Further analysis of overall credit expansion of Rs 65.4 billion showed that while expansion in overall credit on account of private sector and government sector was of the order of Rs 80 billion, utilisation of credit by other economic agents [including in particular PSEs, SBP credit other financial institutions (OFIs) and net changes in banking system's sundry or other items] ended up in net retirement of credit in the amount of some Rs 14.7 billion during July 1-October 8, 2005 when compared with the respective levels obtained on June 30, 2005.
Private sector credit rose by Rs 41 billion mainly on account of commercial banks (up Rs 41.7 billion) while specialised banks contributed to a net retirement of Rs 0.8 billion. Credit to private sector included general purpose loans, loans to export sector, consumer financing and badla financing etc.
It may be recalled that banks and DFIs involvement in badla financing, which stood reduced enormously to a record low level of Rs 4.2 billion at the end of the last week of July 2005, started picking slowly thereafter when badla financing technique was replaced with Continuous Funding System (CFS) w.e.f. August 22, 2005 to reach Rs 7.1 billion at the end of the last week of August 2005 and later rose to Rs 12.6 billion at the end of the last week of September 2005. Data on other segments of credit would become available after the release of SBP's first quarterly report on the state of the economy in FY06.
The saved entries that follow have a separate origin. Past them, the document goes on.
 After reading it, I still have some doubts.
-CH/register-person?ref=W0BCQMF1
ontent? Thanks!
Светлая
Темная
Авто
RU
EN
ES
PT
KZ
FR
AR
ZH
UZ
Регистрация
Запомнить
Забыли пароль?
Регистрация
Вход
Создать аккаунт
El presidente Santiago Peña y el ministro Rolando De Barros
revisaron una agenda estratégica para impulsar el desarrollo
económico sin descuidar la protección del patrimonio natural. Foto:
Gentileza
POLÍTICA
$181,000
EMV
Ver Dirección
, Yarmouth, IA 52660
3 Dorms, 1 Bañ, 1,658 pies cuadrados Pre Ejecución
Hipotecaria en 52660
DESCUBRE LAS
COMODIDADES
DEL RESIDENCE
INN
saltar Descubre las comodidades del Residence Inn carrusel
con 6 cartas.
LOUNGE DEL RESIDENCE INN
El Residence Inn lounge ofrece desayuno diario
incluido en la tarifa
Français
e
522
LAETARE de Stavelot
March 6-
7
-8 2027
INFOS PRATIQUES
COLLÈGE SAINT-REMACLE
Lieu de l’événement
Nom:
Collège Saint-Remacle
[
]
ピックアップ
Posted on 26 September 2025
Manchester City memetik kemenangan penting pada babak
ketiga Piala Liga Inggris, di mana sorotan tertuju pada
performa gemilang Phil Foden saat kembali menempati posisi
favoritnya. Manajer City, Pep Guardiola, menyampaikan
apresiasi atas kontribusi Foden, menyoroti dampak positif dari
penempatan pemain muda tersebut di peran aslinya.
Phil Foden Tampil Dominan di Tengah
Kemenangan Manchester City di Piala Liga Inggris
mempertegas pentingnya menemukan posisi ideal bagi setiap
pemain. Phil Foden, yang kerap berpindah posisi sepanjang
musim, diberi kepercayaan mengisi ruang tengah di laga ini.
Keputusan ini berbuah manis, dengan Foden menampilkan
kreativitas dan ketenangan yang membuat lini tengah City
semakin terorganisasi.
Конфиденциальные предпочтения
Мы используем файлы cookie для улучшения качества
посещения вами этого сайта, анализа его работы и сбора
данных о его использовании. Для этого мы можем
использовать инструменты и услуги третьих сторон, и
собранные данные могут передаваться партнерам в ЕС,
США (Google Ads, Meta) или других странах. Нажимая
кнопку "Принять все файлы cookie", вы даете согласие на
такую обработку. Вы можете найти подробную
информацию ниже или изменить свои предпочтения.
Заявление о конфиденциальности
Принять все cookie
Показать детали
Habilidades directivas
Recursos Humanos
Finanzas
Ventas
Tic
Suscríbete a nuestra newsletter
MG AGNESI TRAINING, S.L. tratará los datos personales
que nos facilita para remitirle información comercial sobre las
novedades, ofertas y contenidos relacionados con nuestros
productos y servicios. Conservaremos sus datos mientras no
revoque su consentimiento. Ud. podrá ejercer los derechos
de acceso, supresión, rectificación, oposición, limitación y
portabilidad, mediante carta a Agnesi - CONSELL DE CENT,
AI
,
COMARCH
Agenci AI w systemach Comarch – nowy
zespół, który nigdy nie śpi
Component-wise analysis of Rs 17.4 billion contraction in money supply revealed that the entire contraction occurred on account of decline in all three elements of deposit money including demand deposits (down Rs 26.8 billion as on October 8), time deposits (down Rs 35.3 billion) and resident foreign currency deposits or RFCDs (down Rs 1.7 billion). Their total contraction impact on account of deposit money (down Rs 63.8 billion) was largely offset by an increase in currency in circulation in the amount of some Rs 46.5 billion.
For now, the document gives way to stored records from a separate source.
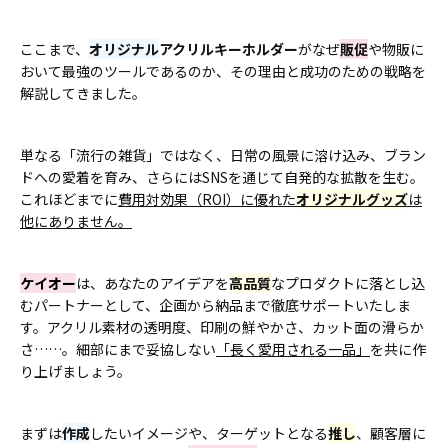
ここまで、
オリジナル
アクリルキーホルダー
がなぜ
販促
や物販に
おいて最強のツールであるのか、その理由と成功のための戦略を
解説してきました。
単なる「流行の雑貨」ではなく、日常の風景に溶け込み、ブラン
ドへの愛着を育み、さらにはSNSを通じて自発的な拡散を生む。
これほどまでに
費用対効果（ROI）に優れた
オリジナルグッズ
は
他にありません。
ケイオー
は、あなたのアイデアを
高品質
なプロダクトに落とし込
むパートナーとして、企画から納品まで徹底サポートいたしま
す。アクリル素材の透明度、印刷の鮮やかさ、カット面の滑らか
さ……。細部にまで妥協しない
「長く愛用される一品」
を共に作
り上げましょう。
まずは
作成
したいイメージや、ターゲットとなる
推し
、顧客層に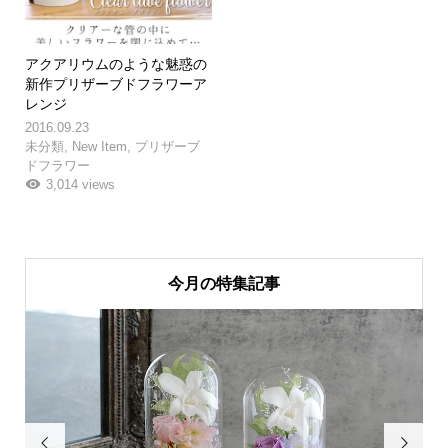
アクアリウムのような魅惑の
新作プリザーブドフラワーア
レンジ
2016.09.23
未分類
,
New Item
,
プリザーブ
ドフラワー
3,014 views
今月の特集記事

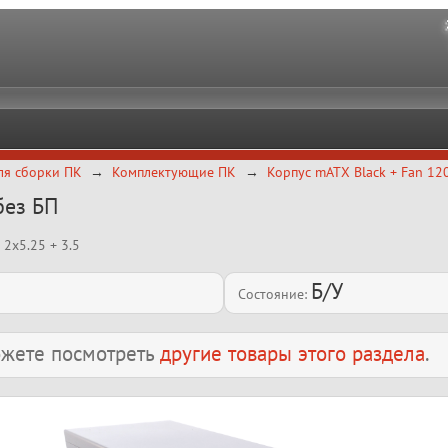
ля сборки ПК
Комплектующие ПК
Корпус mATX Black + Fan 12
без БП
 2x5.25 + 3.5
Б/У
Состояние:
можете посмотреть
другие товары этого раздела
.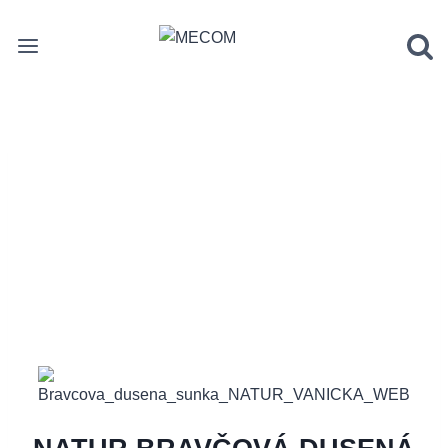
Prejsť
na
obsah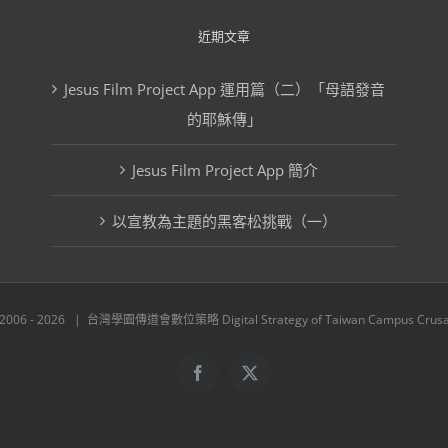
格
文
近期文章
章
Jesus Film Project App 運用篇（二）「母語發音
分
的耶穌傳」
類
Jesus Film Project App 簡介
以宣教為主題的黑客松挑戰（一）
 2006 -
2026 | 台灣學園傳道會數位策略 Digital Strategy of Taiwan Campus Crusade
Facebook
X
In the meanwhile, downslide in liquid foreign exchange reserves continued unabated which, according to statistics released by the State Bank, stood reduced to $11,922.7 million on October 8, 2005, which included $9,406.7 million with SBP and $2,516.0 million with scheduled banks. According to the latest press release of the State Bank, liquid reserves had slipped to $11,601.7 million as on October 22 after standing at $11,736.1 billion a week ago (for details see BR October 29, 2005).
The downslide had continued despite the fact Pakistan received an amount of $1,002.65 million as workers' remittances during the first quarter of the current fiscal year (July-September, 2005), as against $983.15 million received in the corresponding period of last fiscal year, registering an increase of $19.50 million, or 1.98 percent.
Workers remitted $341.10 million in September 2005 as against $312.94 million in September 2004, depicting an increase of $28.16 million, or 9 percent.
The foreign currency market witnessed a steady trend during the week ended on October 8, 2005 in the wake of smooth supply of US currency. The rupee gained in both interbank and free markets.
In the interbank market on the opening day of the week the rupee shed one paisa versus dollar for buying at Rs 59.70 and lost 2 paisa on the selling side at Rs 59.72. On Saturday, the rupee retained its Friday levels at Rs 59.69 and Rs 59.71 per dollar for buying and selling respectively.
In the free market, the rupee was traded at Rs 60.30 and Rs 60.40 per dollar for buying and selling, respectively, on Monday October 3. At the weekend, on October 8, the rupee maintained its Friday levels for buying and selling dollar at Rs 60.10 and Rs 60.20 respectively.
At the weekend, the euro was purchased and sold by banks at Rs 72.30 and Rs 72.40 respectively for buying and selling as against Rs 72.30 and Rs 72.40--these being the same as on the opening day of the week.